CES: CubicSpace Demos Solution to a Consistent VR Problem

There’s a knotty problem present in every single available VR device, and it gives most people a headache or eyestrain when using the device long enough: the distance between your eyes and the displays remains the same no matter how far away an object appears to be. At CES 2025 in Las Vegas this week, Canadian spatial media company CubicSpace demonstrated a software mitigation to this issue, showing us images on a standard 3D display and a stock Meta Quest 3 device, with a before-and-after effect of native pipeline and via their software.

Think of it like this: You can make yourself squint by staring at your outstretched finger and bringing it to your nose, because your eyes pivot in that way (“vergence”) so you’re always looking directly at something no matter how far away it is. At the same time, muscles in your eyeballs deform your lenses to keep things in focus (“accommodation”).

However, a VR headset’s displays never move, even when objects being displayed demand a different amount of vergence. This is disorienting and can make our eyes hurt as our poor mammal brains try in vain to solve this vergence-accommodation conflict (“VAC”). This is what CubicSpace aims to address.

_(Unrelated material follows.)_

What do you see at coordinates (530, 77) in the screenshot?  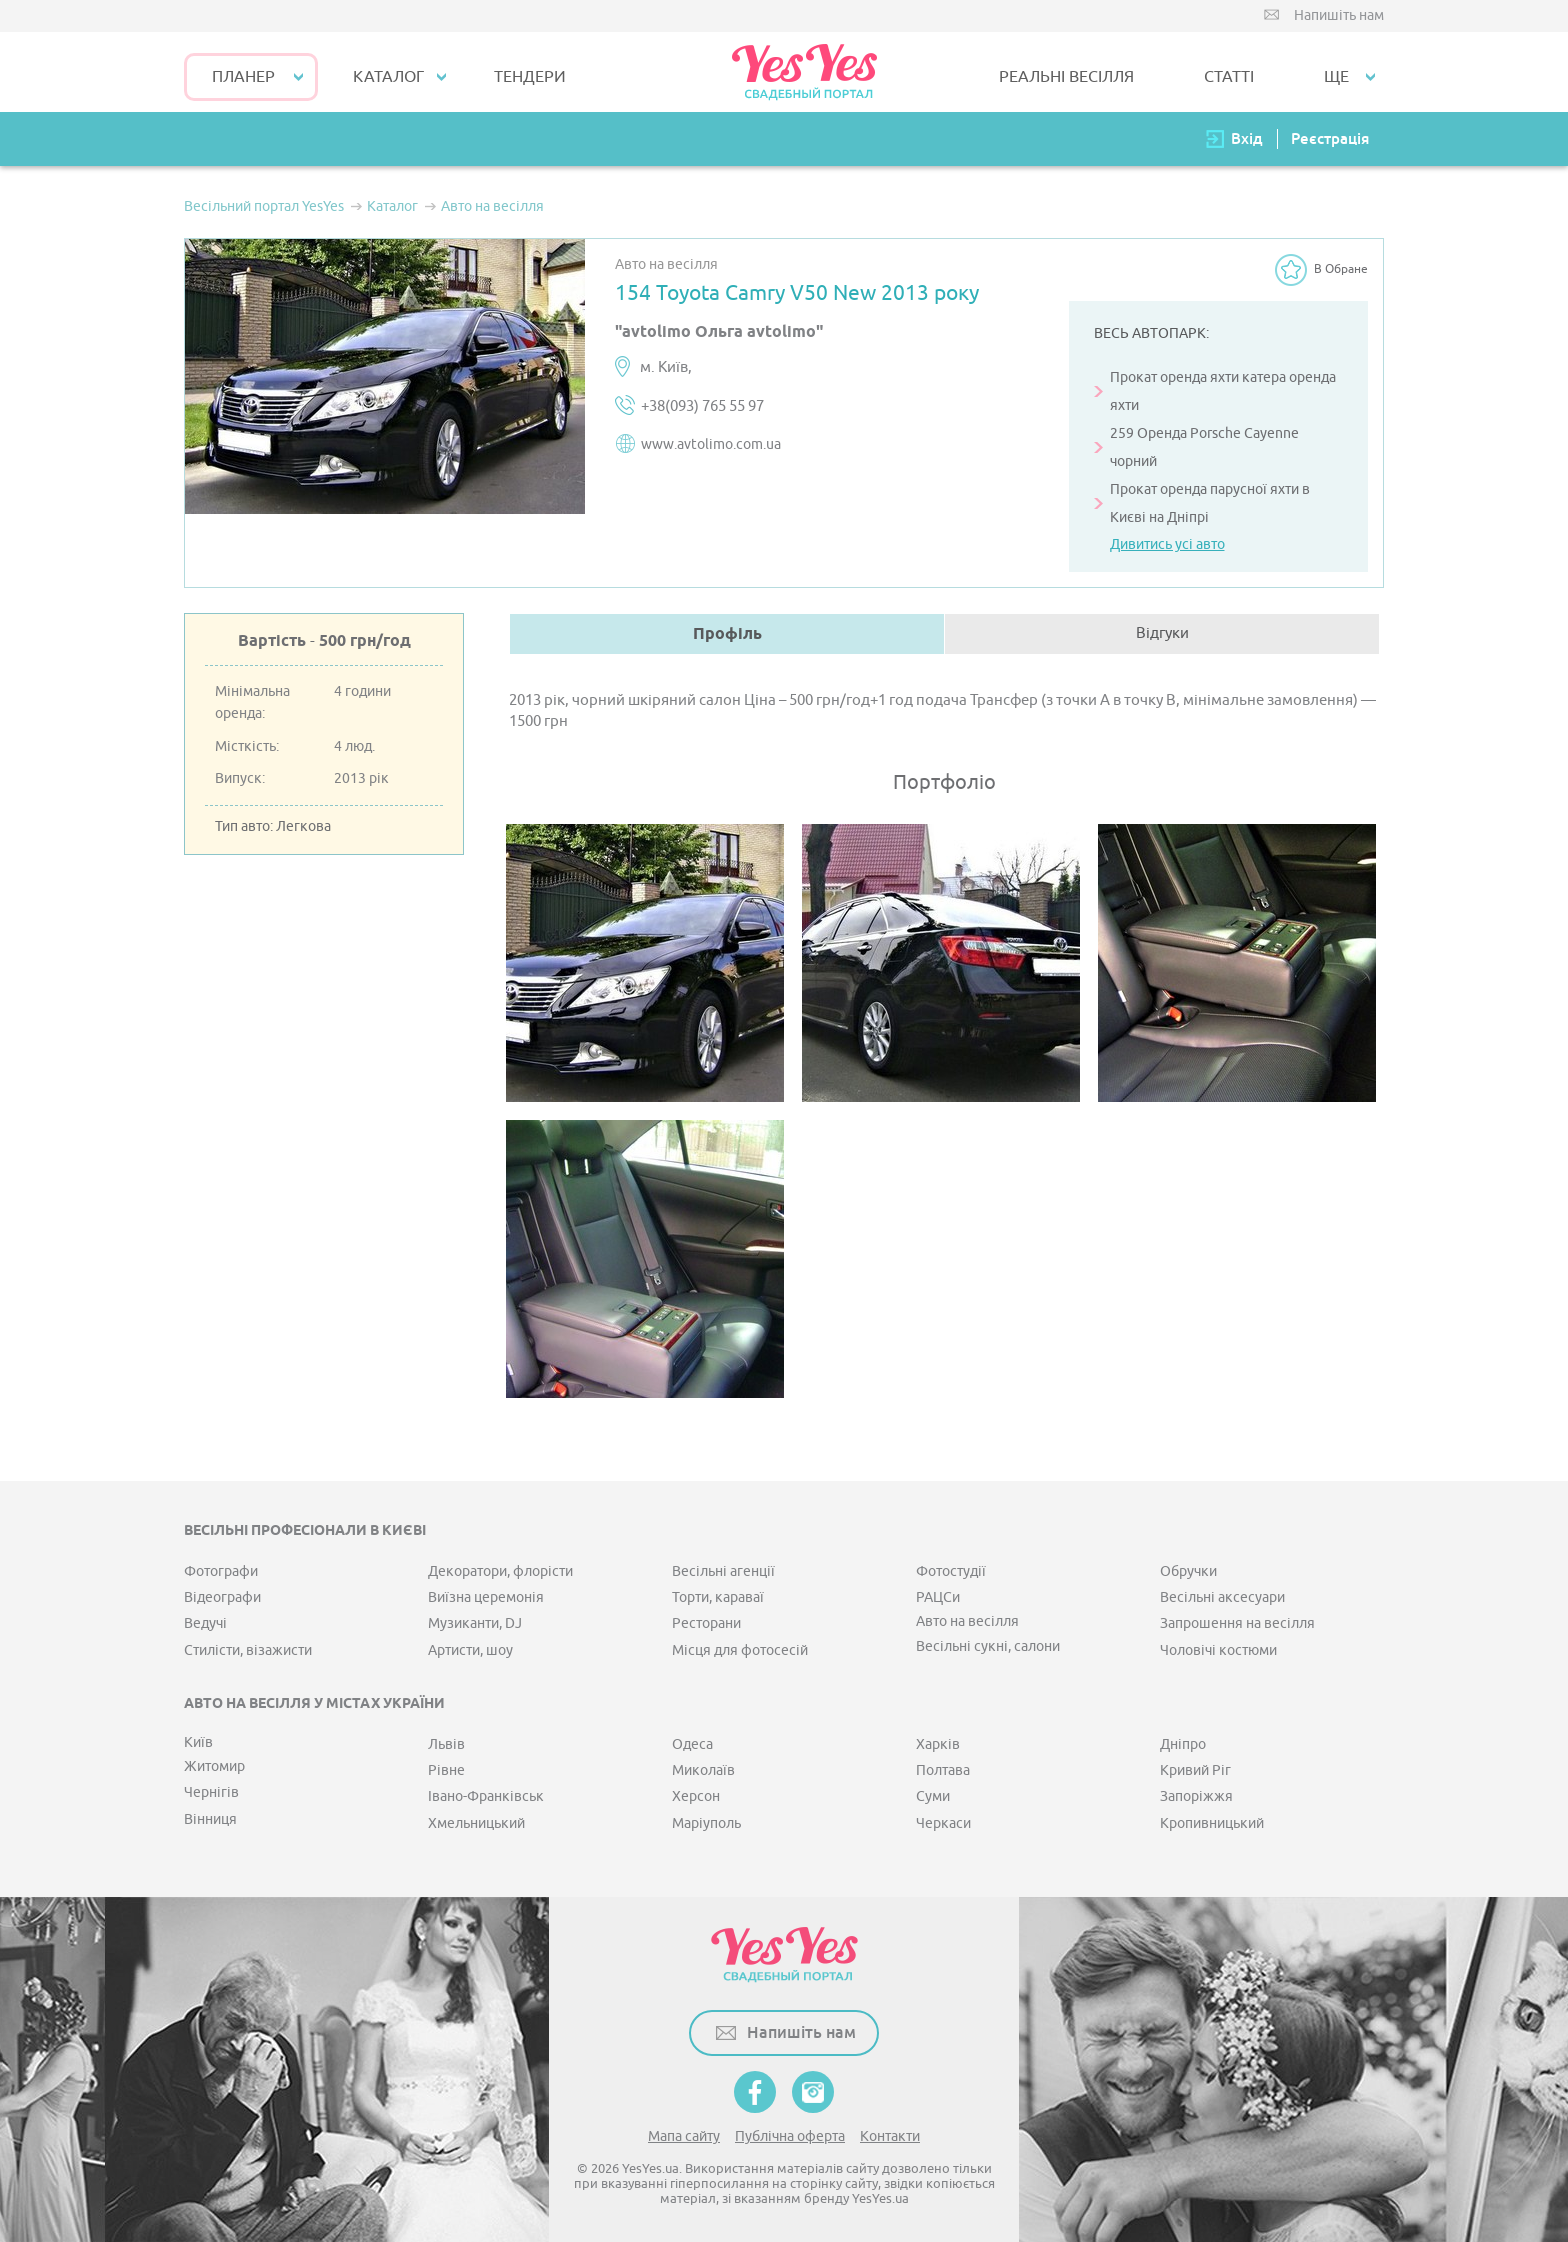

Every VR device manufacturer using current in-market technology has to make a choice of how “far away” the displays will appear to the user. For example, the Apple Vision Pro device has a fixed focal distance of 1.8m/6 feet. Viewing objects that purport to be this distance from the user are comfortable to view, which is why Apple put native visionOS UI elements at that distance, and why you should position your virtual displays or movies there, too, when in VR.

CubicSpace’s founder confirmed VAC as one target of its technology. Images viewed using CubicSpace’s technology appear to be processed to reduce the distance range within the image, and to reposition the subject of an image in relation to the fixed focal distance of a given device.

This is done by analyzing the combination of capture and presentation hardware, as well as the image itself. The effect necessarily flattens an image somewhat, but makes a scene immediately more pleasant to view, while giving sufficient depth cues for the brain to reconstruct a depth map based on what is known about how far objects ‘should’ be from each other.

In other words, one quickly stops noticing the compression of distance range.

Until VAC is solved by technology like wave guides in VR hardware, one can imagine a solution such as CubicSpace’s becoming a switchable feature in VR operating systems. Any depth information lost may be a penalty worth paying for this level of increased comfort.